In the case before us, however, a different situation is presented. Notwithstanding petitioners' argument to the contrary, we do not think it can be said that the expenses incurred by petitioners' decedent were connected with, or proximately resulted from, the carrying on of a trade or business. In fact, it was essential that the expense in question be incurred wholly irrespective of her business or trade. As the residuary legatee of her brother's will, she had inherited a large amount of property. The litigation with which she found herself confronted and against which it was necessary to defend herself was not the result of any trade or business in which she was engaged, but resulted directly from the fact that she, as residuary legatee, had taken property against which there was an asserted claim for unpaid personal property tax. Petitioners stress the assertion that the litigation against which she was required to defend was fictitious and spurious, notwithstanding that liability was found by the Circuit Court of Pike County, Illinois, and it was only after appeal to the State Supreme Court that invalidity of the asserted claim was determined. We do not see how it can be material to the instant question whether the asserted claim was fictitious or bona fide. The fact remains that the defense was for the protection, not of her business or income derived therefrom, but of the inheritance which had come to her. Any other person named as residuary legatee, whether in business or not, would have been presented with the same situation and necessity for defending and incurring the expense. It is argued by petitioners that the expense incurred did not result in petitioners' decedent acquiring any assets or improving her property.
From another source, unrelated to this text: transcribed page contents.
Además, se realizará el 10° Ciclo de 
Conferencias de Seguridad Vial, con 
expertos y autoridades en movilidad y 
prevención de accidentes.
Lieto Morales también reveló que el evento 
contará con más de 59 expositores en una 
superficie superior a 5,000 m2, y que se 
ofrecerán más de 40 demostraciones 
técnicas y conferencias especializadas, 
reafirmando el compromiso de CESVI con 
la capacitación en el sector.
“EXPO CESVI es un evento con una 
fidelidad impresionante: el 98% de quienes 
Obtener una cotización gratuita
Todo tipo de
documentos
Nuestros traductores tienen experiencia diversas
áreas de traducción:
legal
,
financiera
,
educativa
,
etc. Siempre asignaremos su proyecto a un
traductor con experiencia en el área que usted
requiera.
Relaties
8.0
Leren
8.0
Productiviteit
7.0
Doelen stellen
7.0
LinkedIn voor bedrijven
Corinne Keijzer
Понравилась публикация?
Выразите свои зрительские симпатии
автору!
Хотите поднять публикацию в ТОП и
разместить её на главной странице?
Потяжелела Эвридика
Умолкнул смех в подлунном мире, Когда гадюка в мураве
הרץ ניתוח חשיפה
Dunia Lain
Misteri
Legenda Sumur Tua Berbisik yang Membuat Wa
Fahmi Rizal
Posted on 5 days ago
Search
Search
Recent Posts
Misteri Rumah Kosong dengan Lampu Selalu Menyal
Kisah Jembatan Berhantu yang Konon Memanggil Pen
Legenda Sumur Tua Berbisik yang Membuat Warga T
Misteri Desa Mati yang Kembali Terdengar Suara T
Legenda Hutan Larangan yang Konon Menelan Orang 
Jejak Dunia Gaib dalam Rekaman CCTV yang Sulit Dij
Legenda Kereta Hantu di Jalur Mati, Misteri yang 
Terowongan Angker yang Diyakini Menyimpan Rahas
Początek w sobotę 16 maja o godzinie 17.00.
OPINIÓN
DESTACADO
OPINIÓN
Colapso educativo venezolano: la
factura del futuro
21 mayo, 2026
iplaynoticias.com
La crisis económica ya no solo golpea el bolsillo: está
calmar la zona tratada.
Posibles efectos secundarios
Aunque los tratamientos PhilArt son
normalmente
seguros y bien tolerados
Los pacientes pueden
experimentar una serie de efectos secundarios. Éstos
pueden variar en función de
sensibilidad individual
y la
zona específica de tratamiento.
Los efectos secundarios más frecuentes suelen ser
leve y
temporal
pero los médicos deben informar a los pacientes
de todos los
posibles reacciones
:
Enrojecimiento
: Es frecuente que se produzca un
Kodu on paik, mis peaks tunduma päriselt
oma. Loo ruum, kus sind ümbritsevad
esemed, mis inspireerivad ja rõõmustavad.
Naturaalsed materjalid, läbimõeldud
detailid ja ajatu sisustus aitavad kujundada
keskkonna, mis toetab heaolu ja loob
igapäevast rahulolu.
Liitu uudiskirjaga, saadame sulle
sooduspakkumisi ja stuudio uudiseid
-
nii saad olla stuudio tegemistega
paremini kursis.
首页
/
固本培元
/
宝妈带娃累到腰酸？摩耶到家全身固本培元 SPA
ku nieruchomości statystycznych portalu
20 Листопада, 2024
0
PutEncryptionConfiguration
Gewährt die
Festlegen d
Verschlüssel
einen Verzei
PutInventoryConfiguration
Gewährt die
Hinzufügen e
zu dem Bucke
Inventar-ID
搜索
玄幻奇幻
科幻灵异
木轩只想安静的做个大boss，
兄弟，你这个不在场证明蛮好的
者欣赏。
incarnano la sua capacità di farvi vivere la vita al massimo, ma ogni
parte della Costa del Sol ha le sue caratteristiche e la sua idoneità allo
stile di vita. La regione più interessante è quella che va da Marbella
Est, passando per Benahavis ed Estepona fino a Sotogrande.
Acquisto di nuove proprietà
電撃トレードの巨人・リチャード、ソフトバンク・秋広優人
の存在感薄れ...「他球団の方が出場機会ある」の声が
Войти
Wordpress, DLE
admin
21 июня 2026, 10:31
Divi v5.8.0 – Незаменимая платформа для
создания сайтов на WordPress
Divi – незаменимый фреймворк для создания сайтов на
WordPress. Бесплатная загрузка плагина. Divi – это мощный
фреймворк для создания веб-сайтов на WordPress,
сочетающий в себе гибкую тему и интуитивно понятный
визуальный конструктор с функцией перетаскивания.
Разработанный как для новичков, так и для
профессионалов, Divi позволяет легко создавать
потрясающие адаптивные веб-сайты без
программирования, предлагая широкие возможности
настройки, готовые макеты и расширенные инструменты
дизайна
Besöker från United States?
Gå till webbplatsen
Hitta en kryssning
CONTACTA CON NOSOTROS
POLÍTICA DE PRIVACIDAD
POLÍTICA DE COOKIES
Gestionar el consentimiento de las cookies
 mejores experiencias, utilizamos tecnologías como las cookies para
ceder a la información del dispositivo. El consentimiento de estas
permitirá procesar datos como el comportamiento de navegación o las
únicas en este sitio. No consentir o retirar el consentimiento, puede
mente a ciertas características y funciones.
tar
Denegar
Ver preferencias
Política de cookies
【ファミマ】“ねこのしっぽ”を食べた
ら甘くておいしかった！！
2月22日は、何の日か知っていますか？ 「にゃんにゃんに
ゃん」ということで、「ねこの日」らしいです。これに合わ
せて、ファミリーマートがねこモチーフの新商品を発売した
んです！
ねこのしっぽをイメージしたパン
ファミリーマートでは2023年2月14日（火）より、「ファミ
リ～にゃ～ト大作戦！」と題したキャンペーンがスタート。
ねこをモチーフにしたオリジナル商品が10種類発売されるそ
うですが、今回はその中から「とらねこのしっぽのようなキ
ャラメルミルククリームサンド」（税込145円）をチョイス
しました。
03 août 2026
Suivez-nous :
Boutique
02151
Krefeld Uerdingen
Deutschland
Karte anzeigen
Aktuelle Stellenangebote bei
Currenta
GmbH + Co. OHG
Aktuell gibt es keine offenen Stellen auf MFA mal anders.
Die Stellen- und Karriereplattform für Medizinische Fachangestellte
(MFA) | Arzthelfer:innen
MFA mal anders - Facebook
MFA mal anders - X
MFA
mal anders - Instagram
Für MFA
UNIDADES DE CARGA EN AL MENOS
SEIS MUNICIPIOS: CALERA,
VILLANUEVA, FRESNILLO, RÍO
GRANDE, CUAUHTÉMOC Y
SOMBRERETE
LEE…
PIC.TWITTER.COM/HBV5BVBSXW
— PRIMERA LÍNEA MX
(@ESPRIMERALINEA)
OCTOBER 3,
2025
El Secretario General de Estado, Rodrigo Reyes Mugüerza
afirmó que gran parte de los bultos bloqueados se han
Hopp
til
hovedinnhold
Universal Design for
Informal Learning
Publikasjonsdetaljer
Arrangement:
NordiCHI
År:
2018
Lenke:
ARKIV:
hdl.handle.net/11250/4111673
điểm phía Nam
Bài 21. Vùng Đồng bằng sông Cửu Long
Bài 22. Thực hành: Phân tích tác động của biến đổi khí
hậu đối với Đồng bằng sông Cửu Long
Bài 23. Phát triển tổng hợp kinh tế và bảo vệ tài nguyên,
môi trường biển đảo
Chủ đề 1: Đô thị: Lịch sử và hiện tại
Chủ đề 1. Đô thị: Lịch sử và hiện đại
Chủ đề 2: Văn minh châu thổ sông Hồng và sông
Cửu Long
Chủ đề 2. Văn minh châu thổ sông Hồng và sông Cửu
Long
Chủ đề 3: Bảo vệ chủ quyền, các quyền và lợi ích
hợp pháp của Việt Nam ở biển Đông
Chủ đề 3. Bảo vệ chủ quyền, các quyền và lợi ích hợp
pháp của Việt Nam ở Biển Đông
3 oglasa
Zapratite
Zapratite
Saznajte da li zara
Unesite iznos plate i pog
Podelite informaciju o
Assuming that this is true, it is equally true that she did, as a result of the litigation, successfully defeat an effort which, had it been successful, would have materially decreased the amount of her inheritance.
Petitioners also advance the theory that even though the expense was not incurred by Ida B. Stone in the conduct of her business, she was entitled to the deduction for the reason that it was incurred as a result of the business activities of her brother, Louis D. Hirsheimer. This argument, as we understand, is predicated upon the theory that as transferee, she occupied the same position as that of her brother from whom she inherited, and that, therefore, she is entitled to deduct in the same manner and to the same extent, had the deduction been claimed by him. We think a fair interpretation of the statute requires a denial of this contention. We find nothing in the language employed which indicates or could reasonably be construed to permit a deduction for expenses incurred, or which might have been incurred by a person other than the one who makes claims thereto. Athol Mfg. Co. v. Commissioner, 1 Cir., 54 F.2d 230; White v. Commissioner, 9 Cir., 61 F.2d 726.
True, as petitioners point out, there have been rulings by the Department and the Board of Tax Appeals which apparently sustain their contention. Ley v. Commissioner, 21 B.T.A. 216; Sproehnle v. Commissioner, 20 B.T.A. 417; Bullock v. Commissioner, 16 B.T.A. 451. It would serve no good purpose, however, to analyze or endeavor to distinguish them. Generally, it appears, a different set of facts was presented, but whether so or not, we think it is clear on logic and reason that it was not intended, and the statute does not permit, a deduction for expenses incurred in protecting an inheritance from claims which had their origin prior to its receipt.
The decision of the Board of Tax Appeals is affirmed.